From the entries below, copy out every line with "erhalten" in it.

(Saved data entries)
============
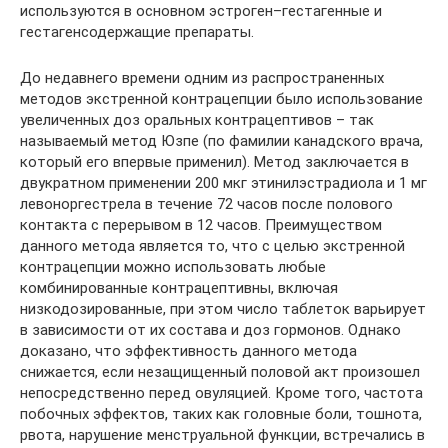
используются в основном эстроген–гестагенные и
гестагенсодержащие препараты.
До недавнего времени одним из распространенных
методов экстренной контрацепции было использование
увеличенных доз оральных контрацептивов – так
называемый метод Юзпе (по фамилии канадского врача,
который его впервые применил). Метод заключается в
двукратном применении 200 мкг этинилэстрадиола и 1 мг
левоноргестрела в течение 72 часов после полового
контакта с перерывом в 12 часов. Преимуществом
данного метода является то, что с целью экстренной
контрацепции можно использовать любые
комбинированные контрацептивны, включая
низкодозированные, при этом число таблеток варьирует
в зависимости от их состава и доз гормонов. Однако
доказано, что эффективность данного метода
снижается, если незащищенный половой акт произошел
непосредственно перед овуляцией. Кроме того, частота
побочных эффектов, таких как головные боли, тошнота,
рвота, нарушение менструальной функции, встречались в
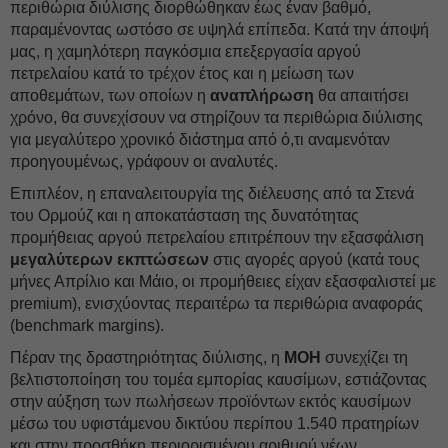
περιθώρια διύλισης διορθώθηκαν έως έναν βαθμό,
παραμένοντας ωστόσο σε υψηλά επίπεδα. Κατά την άποψή
μας, η χαμηλότερη παγκόσμια επεξεργασία αργού
πετρελαίου κατά το τρέχον έτος και η μείωση των
αποθεμάτων, των οποίων η
αναπλήρωση
θα απαιτήσει
χρόνο, θα συνεχίσουν να στηρίζουν τα περιθώρια διύλισης
για μεγαλύτερο χρονικό διάστημα από ό,τι αναμενόταν
προηγουμένως, γράφουν οι αναλυτές.
Επιπλέον, η επαναλειτουργία της διέλευσης από τα Στενά
του Ορμούζ και η αποκατάσταση της δυνατότητας
προμήθειας αργού πετρελαίου επιτρέπουν την εξασφάλιση
μεγαλύτερων εκπτώσεων
στις αγορές αργού (κατά τους
μήνες Απρίλιο και Μάιο, οι προμήθειες είχαν εξασφαλιστεί με
premium), ενισχύοντας περαιτέρω τα περιθώρια αναφοράς
(benchmark margins).
Πέραν της δραστηριότητας διύλισης, η
MOH
συνεχίζει τη
βελτιστοποίηση του τομέα εμπορίας καυσίμων, εστιάζοντας
στην αύξηση των πωλήσεων προϊόντων εκτός καυσίμων
μέσω του υφιστάμενου δικτύου περίπου 1.540 πρατηρίων
και στην προσθήκη περιορισμένου αριθμού νέων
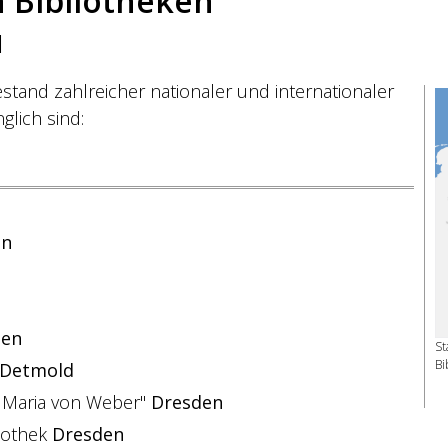
 Bibliotheken
l
stand zahlreicher nationaler und internationaler
glich sind:
in
en
St
Bi
Detmold
l Maria von Weber"
Dresden
liothek
Dresden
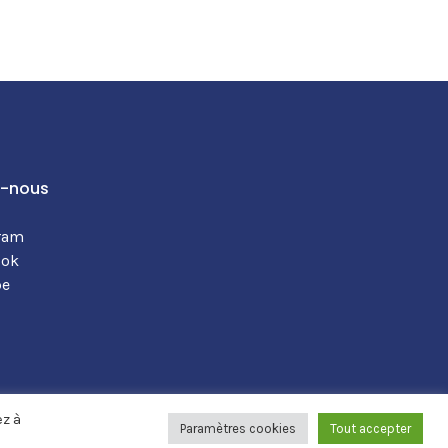
z-nous
ram
ook
be
ez à
Paramètres cookies
Tout accepter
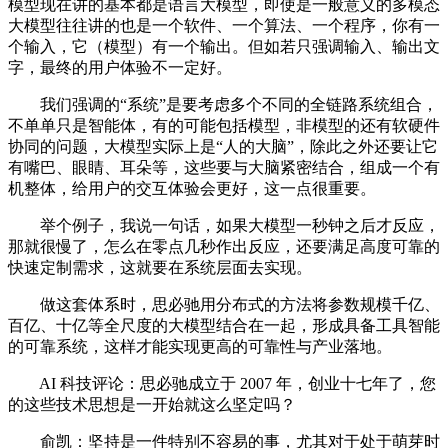
模型现在讲的基本都是语言大模型，即使是一般意义的多模态
大模型往往讲的也是一个软件、一个算法、一个程序，你有一
个输入，它（模型）有一个输出。但如若只强调输入、输出文
字，最终的用户体验不一定好。
我们强调的“系统”是要考虑多个不同的全链路系统组合，
不单单只是智能体，有的可能包括模型，非模型的还有软硬件
协同的问题，大模型实际上是“人的大脑”，除此之外还要让它
有嘴巴、眼睛、耳朵等，这些要与大脑紧密结合，组成一个有
机整体，给用户的交互体验会更好，这一点很重要。
举个例子，我说一句话，如果大模型一秒钟之后才反应，
那就很慢了，怎么在零点几秒作出反应，还要满足高度可靠的
快速定制需求，这就要在系统层面去实现。
做这套体系时，思必驰用分布式的方法将参数规模千亿、
百亿、十亿等全尺度的大模型结合在一起，形成具备工具智能
的可靠系统，这样才能实现更高的可靠性与产业落地。
AI 科技评论：思必驰成立于 2007 年，创业十七年了，您
的这些技术思想是一开始就这么坚定吗？
俞凯：坚持是一件特别不容易的事，尤其对于处于萌芽时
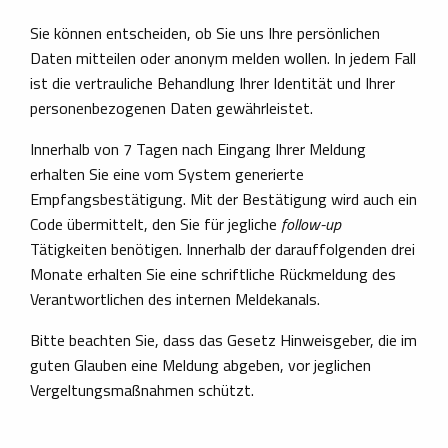
Sie können entscheiden, ob Sie uns Ihre persönlichen
Daten mitteilen oder anonym melden wollen. In jedem Fall
ist die vertrauliche Behandlung Ihrer Identität und Ihrer
personenbezogenen Daten gewährleistet.
Innerhalb von 7 Tagen nach Eingang Ihrer Meldung
erhalten Sie eine vom System generierte
Empfangsbestätigung. Mit der Bestätigung wird auch ein
Code übermittelt, den Sie für jegliche
follow-up
Tätigkeiten benötigen. Innerhalb der darauffolgenden drei
Monate erhalten Sie eine schriftliche Rückmeldung des
Verantwortlichen des internen Meldekanals.
Bitte beachten Sie, dass das Gesetz Hinweisgeber, die im
guten Glauben eine Meldung abgeben, vor jeglichen
Vergeltungsmaßnahmen schützt.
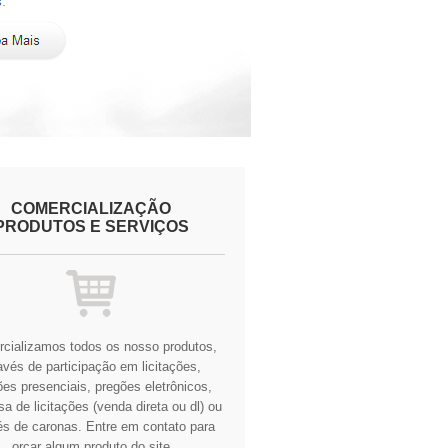
COMERCIALIZAÇÃO
PRODUTOS E SERVIÇOS
cializamos todos os nosso produtos,
avés de participação em licitações,
es presenciais, pregões eletrônicos,
a de licitações (venda direta ou dl) ou
és de caronas.
Entre em contato para
orçar algum produto do site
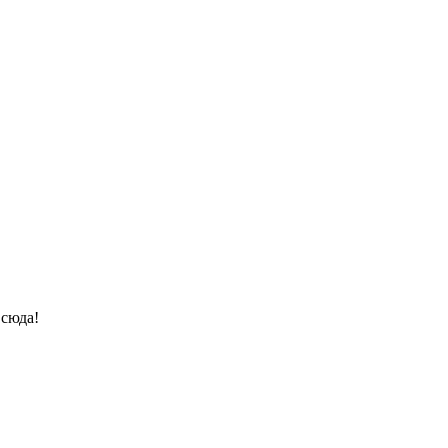
 сюда!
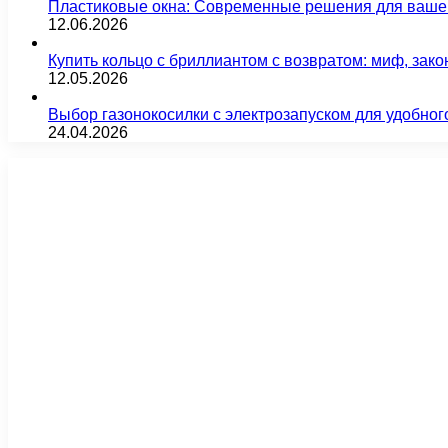
Пластиковые окна: Современные решения для ваше
12.06.2026
Купить кольцо с бриллиантом с возвратом: миф, зако
12.05.2026
Выбор газонокосилки с электрозапуском для удобног
24.04.2026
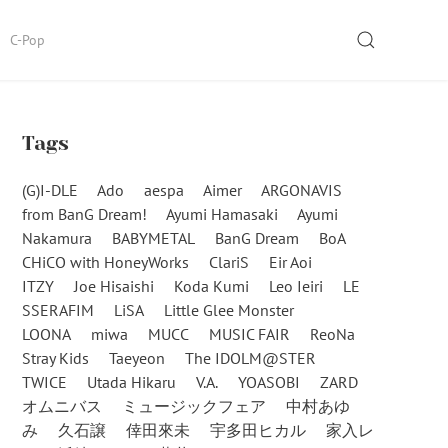
SEARCH
C-Pop
Tags
(G)I-DLE
Ado
aespa
Aimer
ARGONAVIS
from BanG Dream!
Ayumi Hamasaki
Ayumi
Nakamura
BABYMETAL
BanG Dream
BoA
CHiCO with HoneyWorks
ClariS
Eir Aoi
ITZY
Joe Hisaishi
Koda Kumi
Leo Ieiri
LE
SSERAFIM
LiSA
Little Glee Monster
LOONA
miwa
MUCC
MUSIC FAIR
ReoNa
Stray Kids
Taeyeon
The IDOLM@STER
TWICE
Utada Hikaru
V.A.
YOASOBI
ZARD
オムニバス
ミュージックフェア
中村あゆ
み
久石譲
倖田來未
宇多田ヒカル
家入レ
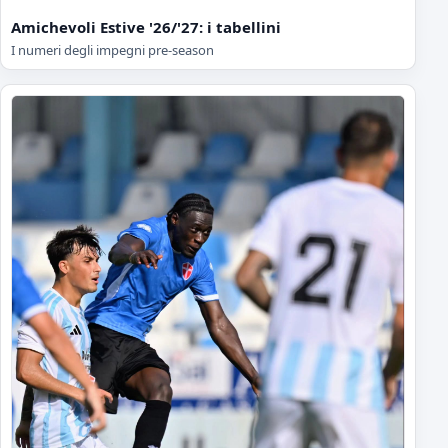
Amichevoli Estive '26/'27: i tabellini
I numeri degli impegni pre-season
============
Answer to the exercise.
erhalten Sie eine vom System generierte
Monate erhalten Sie eine schriftliche Rückmeldung des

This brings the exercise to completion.